In more than 90% of criminal cases, there is no trial, so there is no objective process to determine whether the charges are in fact accurate.  Quite a bit of research has shown that people may plead guilty to things they did not do in order to get out of jail, because they cannot afford a proper defense, to spare family the travails of a trial, or because defendants have been threatened with a much worse sentence if they go to trial.

Problems of plea agreements

Also, as pointed out by a Canadian commission to reduce wrongful conviction, there is rarely any independent scrutiny of a plea deal to make sure that the rights of the accused have been protected.  And, as Roberts writes, trials are very uncertain endeavours – for example due to unrepresentative juries (an issue very much in the news in Canada recently), or juries that fail to understand or follow a judge’s instructions (for example to disregard some piece of testimony or evidence).   Given what we know about the foibles of human judgment, there are many reasons to question whether juries, or even judges, are immune from biases.

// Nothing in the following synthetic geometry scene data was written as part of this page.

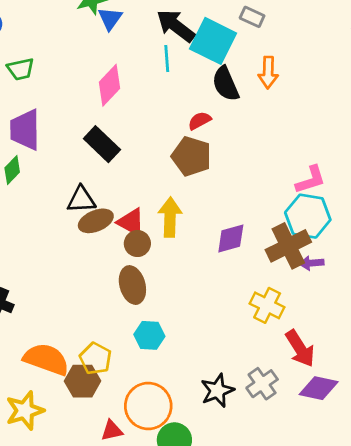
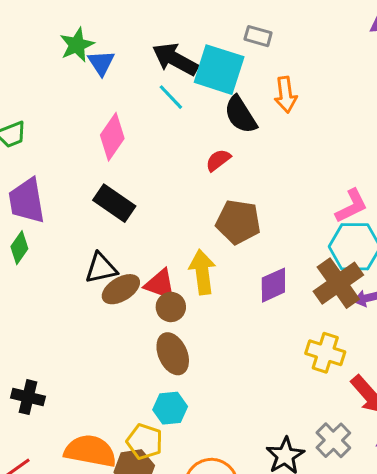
cyan line: (167, 58) -> (171, 97), turned -30
brown pentagon: (191, 156) -> (238, 222), moved
cyan hexagon: (149, 335) -> (170, 408), moved

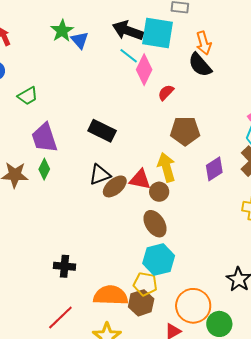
black semicircle: (240, 115) -> (200, 65), moved
pink diamond: (112, 137) -> (144, 70), moved
brown circle: (171, 307) -> (159, 192), moved
cyan hexagon: (170, 408) -> (159, 260), size x1.4

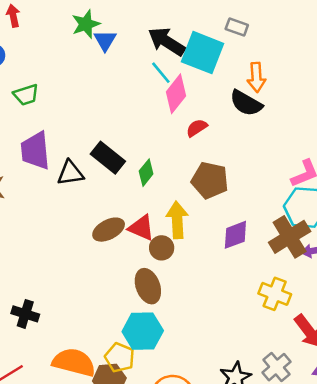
black semicircle: (200, 65) -> (246, 103), turned -32
green diamond: (44, 169) -> (146, 173), moved
black triangle: (100, 175) -> (70, 173), moved

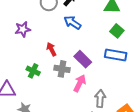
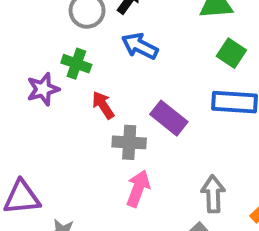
purple star: (23, 29) -> (43, 89), moved
green cross: (33, 71) -> (76, 64), moved
pink arrow: (80, 83) -> (138, 189), moved

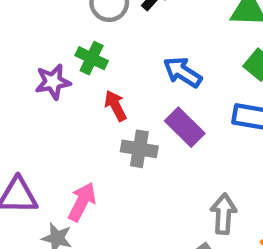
blue arrow: (140, 46) -> (183, 72), moved
pink arrow: (138, 189) -> (82, 202), moved

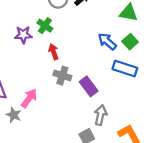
blue arrow: (183, 72) -> (107, 41), moved
purple rectangle: (185, 127) -> (89, 86), moved

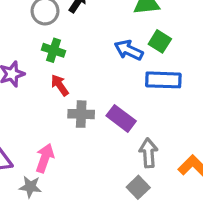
green cross: (45, 26) -> (54, 50), moved

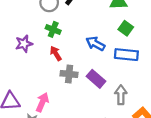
blue arrow: (129, 50) -> (95, 44), moved
gray arrow: (148, 153) -> (121, 95), moved

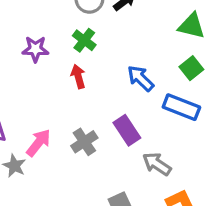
gray cross: (69, 74) -> (84, 142), moved, turned 35
gray arrow: (121, 95) -> (157, 164), turned -72

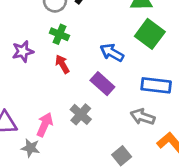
green square: (191, 68) -> (150, 34), size x1.5
blue rectangle: (181, 107) -> (156, 85), moved
purple rectangle: (127, 130) -> (102, 84), moved

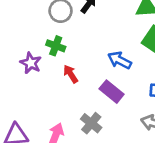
green cross: (59, 34) -> (56, 46), moved
purple star: (23, 51) -> (31, 63), turned -30

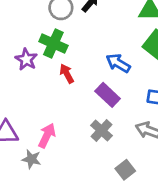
green cross: (56, 46) -> (53, 43), size x1.4
gray cross: (91, 123) -> (101, 131), moved

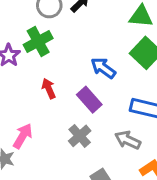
green cross: (53, 43) -> (38, 41), turned 32
red arrow: (67, 74) -> (49, 88), moved

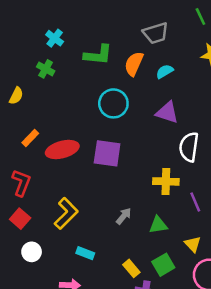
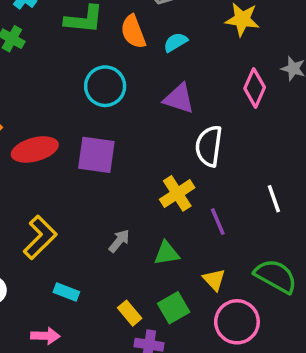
orange semicircle: (134, 64) -> (133, 32), turned -45
yellow cross: (166, 181) -> (177, 193), turned -35

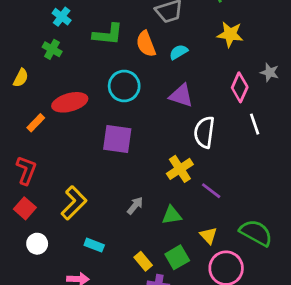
red ellipse: (35, 149) -> (70, 102), moved
white line: (274, 199) -> (255, 124), moved
purple line: (218, 222) -> (211, 191), turned -30

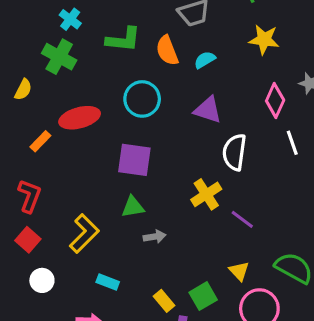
green cross: (52, 49) -> (59, 57), size x1.5
gray arrow: (135, 206) -> (155, 237), turned 42
green triangle: (172, 215) -> (133, 207), moved

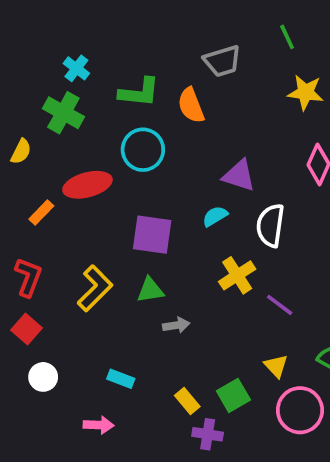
cyan semicircle: (205, 60) -> (215, 216), moved
cyan circle: (142, 99) -> (143, 150), moved
yellow L-shape: (84, 233) -> (95, 288), moved

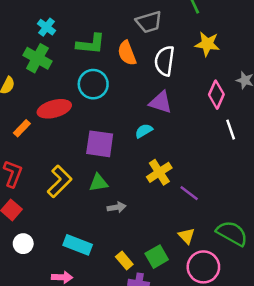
white semicircle: (270, 225) -> (164, 61), moved
cyan rectangle: (121, 379) -> (78, 245), size x1.5

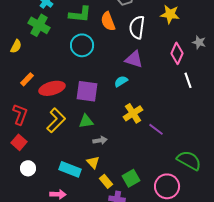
red ellipse: (54, 109) -> (52, 88), moved
yellow triangle: (187, 236) -> (93, 162), moved

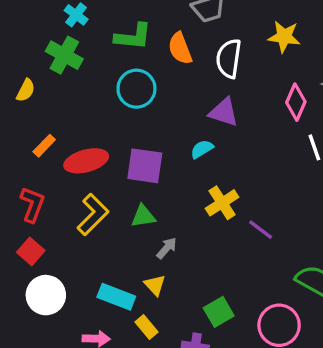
gray arrow: (100, 140) -> (167, 248), turned -40
white circle: (28, 168) -> (46, 295), size x1.5
yellow rectangle: (106, 181) -> (147, 327), moved

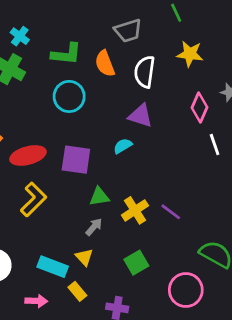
yellow cross: (222, 203) -> (135, 210), moved
green triangle: (143, 216) -> (99, 197), moved
green square: (219, 312) -> (136, 263), moved

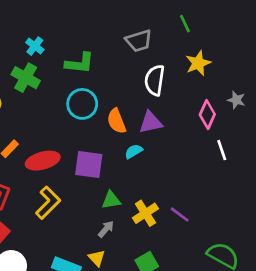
yellow star: (190, 54) -> (198, 63), turned -30
orange semicircle: (105, 64) -> (116, 121), moved
purple triangle: (140, 116) -> (151, 122), turned -30

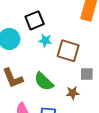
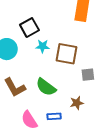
brown star: (73, 93) -> (77, 103), moved

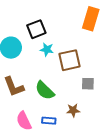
brown square: (66, 54) -> (70, 60), turned -30

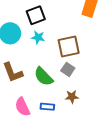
cyan star: (47, 50) -> (38, 37), moved
gray square: (88, 84) -> (68, 69), moved, turned 32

As a result of all these factors, Roberts argues, the standard of proof in most criminal cases is not actually ‘beyond a reasonable doubt’ but is much closer to ‘probable cause’ or a ‘balance of probabilities’.   “…there is no reason for blanket assumptions that conviction connotes crime commission, and every reason to assume that some unknown but potentially large proportion of convictions are imposed in the absence of factual guilt.”  Or to put it another way, “a function of the criminal system viewed as central to its work—matching legal guilt as closely as possible to factual— is shaky to an unknown and potentially large extent”.

Made worse by poverty

These problems are exacerbated because the majority of people who come into contact with the criminal justice system are poor.  “Poverty may be criminogenic—in the sense of making one a ‘criminal’—not… merely because it leads to crime commission, but because it leads to inadequate or absent lawyers, and to … police, judges, or prosecutors… unrestrained by fear of accountability, and to plea bargaining at which one is disadvantaged in every sense: by the clout one has with one’s lawyer and with the prosecutor; by the limits on defense counsel’s resources, influence, experience and skill; by the assumptions of guilt and feelings of contempt entertained by decision-makers such as judge, juror, and lawyer; by an inability to make bail and so on.”  In other words, every aspect of the system is harder for people who lack means.

That’s not all…

All these factors lead to many situations in which people are found guilty when they should not have been.  But that’s not all…  “Even if legal and factual guilt were as closely matched as possible, a huge list of [other] concerns would remain, including excessive use of the criminal law, police, prosecutorial, judicial, and correctional abuse; race- and class-based disparities in the application of the criminal law… and in the availability of paths away from criminal conviction; harsh and counter-productive sentencing and harsh and counter-productive consequences of arrest, detention, charge, conviction, and sentence.” (Links added).

In other words, we have lots of room for improvement to live up to the idea of justice.

Anna Roberts’ original paper is available to download on SSRN.